“If prices of crude increase significantly we would start to see inflation and an exaggeration in the slowdown in consumption from the other side. If we see prices go down below a certain price then we will see a slowdown in investments,” he said.
“So, actually, the fair equation is to have a balanced price between the producers and the consumers whereby each party is happy and to continue the growth of the global economy.”
Egypt is a significant oil and natural gas producer in the Middle East although it’s not a member of OPEC and its output is dwarfed by members of the oil producing group and other non-OPEC producers like Russia.
Egypt is aiming to boost production modestly in 2019, to 670,000 barrels a day, although its output still trails that of others in the region. The latest figures from OPEC’s monthly report in January showed that Egypt’s oil producing neighbors to the west, Libya and Algeria, produced 928,000 barrels a day and a million barrels a day respectively in December. OPEC lynchpin Saudi Arabia produced 10.5 million barrels a day.

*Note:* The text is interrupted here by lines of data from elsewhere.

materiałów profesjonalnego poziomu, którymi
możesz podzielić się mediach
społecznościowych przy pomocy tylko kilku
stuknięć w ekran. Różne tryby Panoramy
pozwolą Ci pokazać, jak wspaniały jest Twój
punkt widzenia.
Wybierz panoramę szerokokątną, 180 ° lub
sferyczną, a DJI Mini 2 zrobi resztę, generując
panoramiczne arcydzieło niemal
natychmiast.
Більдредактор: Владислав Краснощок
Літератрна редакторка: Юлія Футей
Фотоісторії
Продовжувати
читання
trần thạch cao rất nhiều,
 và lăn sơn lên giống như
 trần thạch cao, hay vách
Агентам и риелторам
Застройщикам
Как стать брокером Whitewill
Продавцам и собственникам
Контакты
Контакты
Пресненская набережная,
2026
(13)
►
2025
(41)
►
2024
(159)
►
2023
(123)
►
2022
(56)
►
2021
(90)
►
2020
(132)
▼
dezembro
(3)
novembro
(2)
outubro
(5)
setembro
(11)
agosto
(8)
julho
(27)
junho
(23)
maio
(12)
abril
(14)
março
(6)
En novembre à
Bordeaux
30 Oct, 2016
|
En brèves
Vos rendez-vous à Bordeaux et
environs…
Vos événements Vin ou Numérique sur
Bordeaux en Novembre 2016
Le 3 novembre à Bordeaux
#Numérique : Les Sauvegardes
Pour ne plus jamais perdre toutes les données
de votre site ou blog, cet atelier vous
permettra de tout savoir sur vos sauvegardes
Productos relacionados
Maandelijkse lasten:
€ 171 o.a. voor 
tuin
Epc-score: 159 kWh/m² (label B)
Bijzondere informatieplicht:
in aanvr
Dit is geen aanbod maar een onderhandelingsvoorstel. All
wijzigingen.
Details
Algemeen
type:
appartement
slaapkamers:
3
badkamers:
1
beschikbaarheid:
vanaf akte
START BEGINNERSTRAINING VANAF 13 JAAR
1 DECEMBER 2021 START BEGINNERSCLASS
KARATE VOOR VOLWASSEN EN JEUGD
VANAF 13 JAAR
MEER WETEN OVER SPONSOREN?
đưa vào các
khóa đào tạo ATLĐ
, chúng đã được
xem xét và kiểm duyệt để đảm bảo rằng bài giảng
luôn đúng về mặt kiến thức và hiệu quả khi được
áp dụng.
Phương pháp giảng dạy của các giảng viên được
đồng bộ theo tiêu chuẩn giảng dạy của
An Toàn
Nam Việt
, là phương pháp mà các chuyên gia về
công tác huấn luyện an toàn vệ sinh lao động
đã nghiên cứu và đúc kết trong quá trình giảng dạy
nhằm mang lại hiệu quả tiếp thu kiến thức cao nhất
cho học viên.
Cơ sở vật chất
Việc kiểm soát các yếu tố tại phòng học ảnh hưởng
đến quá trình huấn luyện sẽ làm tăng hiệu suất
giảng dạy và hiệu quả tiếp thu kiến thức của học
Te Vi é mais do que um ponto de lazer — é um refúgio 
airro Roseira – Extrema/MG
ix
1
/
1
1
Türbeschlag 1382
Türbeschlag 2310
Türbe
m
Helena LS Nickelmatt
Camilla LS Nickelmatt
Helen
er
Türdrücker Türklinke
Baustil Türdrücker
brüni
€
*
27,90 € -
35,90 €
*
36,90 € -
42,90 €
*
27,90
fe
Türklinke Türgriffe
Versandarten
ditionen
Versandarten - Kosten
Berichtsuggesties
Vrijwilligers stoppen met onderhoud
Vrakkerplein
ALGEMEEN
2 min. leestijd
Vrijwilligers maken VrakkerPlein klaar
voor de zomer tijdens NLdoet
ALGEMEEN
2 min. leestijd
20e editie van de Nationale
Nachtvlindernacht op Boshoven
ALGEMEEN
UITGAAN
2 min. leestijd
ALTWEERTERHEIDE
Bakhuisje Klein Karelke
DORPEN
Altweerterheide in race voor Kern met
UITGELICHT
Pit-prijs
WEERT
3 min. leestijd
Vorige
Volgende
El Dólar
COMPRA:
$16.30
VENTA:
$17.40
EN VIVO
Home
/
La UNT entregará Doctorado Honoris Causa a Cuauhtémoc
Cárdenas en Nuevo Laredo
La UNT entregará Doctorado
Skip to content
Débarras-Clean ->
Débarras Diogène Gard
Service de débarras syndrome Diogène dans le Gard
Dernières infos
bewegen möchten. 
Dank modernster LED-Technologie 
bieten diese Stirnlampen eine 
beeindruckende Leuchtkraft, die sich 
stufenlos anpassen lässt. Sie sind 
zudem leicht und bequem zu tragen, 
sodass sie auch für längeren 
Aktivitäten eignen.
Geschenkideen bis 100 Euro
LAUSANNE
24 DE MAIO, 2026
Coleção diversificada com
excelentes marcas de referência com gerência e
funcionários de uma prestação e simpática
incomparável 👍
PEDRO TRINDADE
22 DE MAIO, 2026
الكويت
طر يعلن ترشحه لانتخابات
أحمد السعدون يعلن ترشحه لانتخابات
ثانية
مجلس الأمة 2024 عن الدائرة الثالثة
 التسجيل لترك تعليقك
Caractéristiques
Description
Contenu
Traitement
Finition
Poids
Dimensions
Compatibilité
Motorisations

OPEC and non-OPEC producers including Russia (collectively known as ‘OPEC plus’) have collaborated in recent years on cutting or increasing their oil production in a bid to stabilize oil prices which have been volatile since 2014.
They last agreed in December to cut oil production by 1.2 million barrels a day in order to put a floor under prices, which have fallen due to rising oil supply and lackluster demand amid an uncertain global growth outlook.
On Monday morning, Brent crude futures were trading at $ 61.87 a barrel while West Texas Intermediate (WTI) crude futures was trading at $ 52.25 a barrel. Prices took a dip in the early trading session on Monday after data showed drilling activity in the U.S., now the world’s largest oil producer, had increased again, pointing higher production.
The OPEC-Plus deal has not yet been realized fully with Russia slower to meet the desired output cut. Once the 1.2 million barrel a day cut was reached, El Molla said “I think it will adjust, and reach, the desired outcome of price.”
Speaking to CNBC’s Dan Murphy at the Egypt Petroleum Show, ‘EGYPS, ‘taking place in Cairo, El Molla said oil markets were “somehow close” to a price that can keep both oil producers happy because although oil prices have fallen from peaks of around $ 114 a barrel in mid-2014, production costs have also fallen with technological advances.
“With the advancement of technology, new ways of producing oil have added new volumes to the market and this technology means you’re reducing the cost per barrel, and what might have been accepted a few years ago back when we were talking about $ 100, or $ 90 or $ 80, a barrel oil wouldn’t be accepted now.”